Para Azure SQL Managed Instance, deve ser membro do SQL Managed Instance Contributor, ou ter as seguintes permissões para um papel personalizado:
| Microsoft.Sql/ resource | Permissões necessárias |
|---|---|
| Microsoft. Sql/InstânciasGeridas. | /ler, /escrever |
| Microsoft.Sql/geridas Instâncias/Certificado híbrido | /ação |
| Microsoft. Sql/InstânciasGeridas/bases de dados | /ler, /apagar, /escrever, /concluirRestauro/ação, /lerCópiasSegurança/ação, /detalhesRestauro/ler |
| Microsoft.Sql/instânciasGeridas/GruposDeDisponibilidadeDistribuída | /ler, /escrever, /apagar, /definirFunção/ação |
| Microsoft.Sql/instâncias-geridas/certificados de Ponto de Extremidade | /ler |
| Microsoft.Sql/instânciasGeridas/ligaçãoHíbrida | /ler, /escrever, /excluir |
| Microsoft. Sql/managedInstances/serverTrustCertificates | /escrever, /apagar, /ler |
Combine a capacidade de desempenho entre réplicas
Quando utiliza a funcionalidade de ligação, é importante ajustar a capacidade de desempenho entre o SQL Server e o SQL Managed Instance. Esta correspondência ajuda a evitar problemas de desempenho se a réplica secundária não conseguir acompanhar a replicação a partir da réplica primária, ou após o failover. A capacidade de desempenho inclui núcleos de CPU (ou vCores no Azure), memória e largura de banda de I/O.

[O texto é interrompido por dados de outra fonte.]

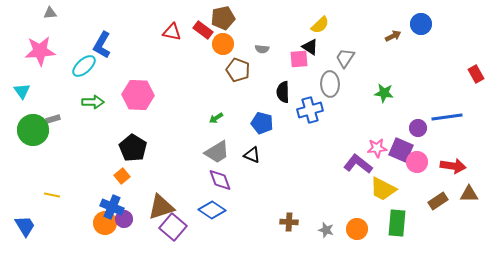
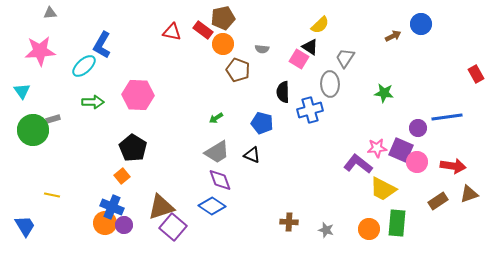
pink square at (299, 59): rotated 36 degrees clockwise
brown triangle at (469, 194): rotated 18 degrees counterclockwise
blue diamond at (212, 210): moved 4 px up
purple circle at (124, 219): moved 6 px down
orange circle at (357, 229): moved 12 px right
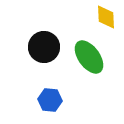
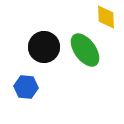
green ellipse: moved 4 px left, 7 px up
blue hexagon: moved 24 px left, 13 px up
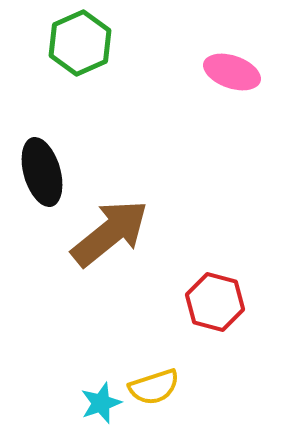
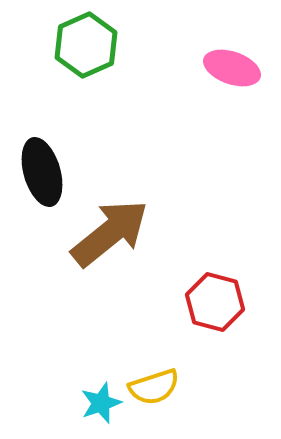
green hexagon: moved 6 px right, 2 px down
pink ellipse: moved 4 px up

Prepare a sua instância de SQL Server
Para preparar a sua instância do SQL Server, precisa de validar que:
- Estás na versão mínima suportada.
-
Criaste uma chave mestra da base de dados na
masterbase de dados. - Ativaste a funcionalidade de grupos de disponibilidade.

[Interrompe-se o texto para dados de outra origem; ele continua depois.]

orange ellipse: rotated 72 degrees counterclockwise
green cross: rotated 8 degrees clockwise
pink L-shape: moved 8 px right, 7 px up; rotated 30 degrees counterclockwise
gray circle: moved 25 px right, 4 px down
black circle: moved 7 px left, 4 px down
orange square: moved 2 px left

- Adicionaste as bandeiras de rastreamento corretas no arranque.
- Os seus backups usam somas de verificação.
- Ativaste recuperação acelerada de base de dados se estiveres em SQL Server 2019 ou posterior, e planeia utilizá-lo na instância gerida do SQL de destino.

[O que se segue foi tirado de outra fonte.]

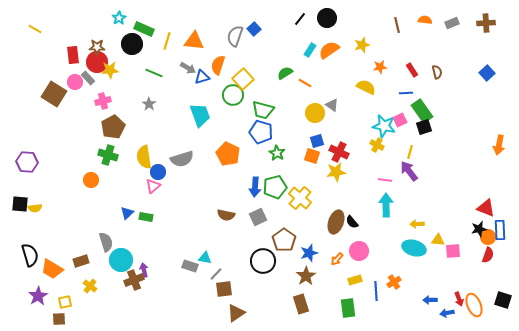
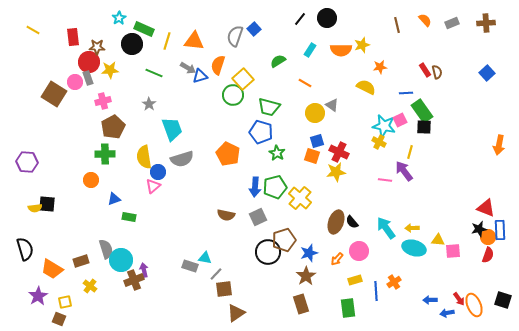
orange semicircle at (425, 20): rotated 40 degrees clockwise
yellow line at (35, 29): moved 2 px left, 1 px down
orange semicircle at (329, 50): moved 12 px right; rotated 145 degrees counterclockwise
red rectangle at (73, 55): moved 18 px up
red circle at (97, 62): moved 8 px left
red rectangle at (412, 70): moved 13 px right
green semicircle at (285, 73): moved 7 px left, 12 px up
blue triangle at (202, 77): moved 2 px left, 1 px up
gray rectangle at (88, 78): rotated 24 degrees clockwise
green trapezoid at (263, 110): moved 6 px right, 3 px up
cyan trapezoid at (200, 115): moved 28 px left, 14 px down
black square at (424, 127): rotated 21 degrees clockwise
yellow cross at (377, 145): moved 2 px right, 3 px up
green cross at (108, 155): moved 3 px left, 1 px up; rotated 18 degrees counterclockwise
purple arrow at (409, 171): moved 5 px left
black square at (20, 204): moved 27 px right
cyan arrow at (386, 205): moved 23 px down; rotated 35 degrees counterclockwise
blue triangle at (127, 213): moved 13 px left, 14 px up; rotated 24 degrees clockwise
green rectangle at (146, 217): moved 17 px left
yellow arrow at (417, 224): moved 5 px left, 4 px down
brown pentagon at (284, 240): rotated 20 degrees clockwise
gray semicircle at (106, 242): moved 7 px down
black semicircle at (30, 255): moved 5 px left, 6 px up
black circle at (263, 261): moved 5 px right, 9 px up
red arrow at (459, 299): rotated 16 degrees counterclockwise
brown square at (59, 319): rotated 24 degrees clockwise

- Ativaste o Service Broker se planeias usá-lo na instância SQL gerida de destino.
É preciso reiniciar o SQL Server para que estas alterações tenham efeito.
Instalar atualizações de serviço
Certifique-se de que a sua versão SQL Server tem a atualização de manutenção adequada instalada, conforme indicado na tabela de suporte version. Se precisar de instalar alguma atualização, deve reiniciar a sua instância do SQL Server durante a atualização.
Para verificar a sua versão do SQL Server, execute o seguinte script Transact-SQL (T-SQL) no SQL Server:
-- Run on SQL Server
-- Shows the version and CU of the SQL Server
USE master;
GO
SELECT @@VERSION as 'SQL Server version';
Criar uma chave mestra de banco de dados no banco de dados mestre
A ligação utiliza certificados para encriptar autenticação e comunicação entre o SQL Server e o SQL Managed Instance. A chave mestra da base de dados protege os certificados usados pela ligação. Se já tiveres uma chave mestra de base de dados, podes saltar este passo.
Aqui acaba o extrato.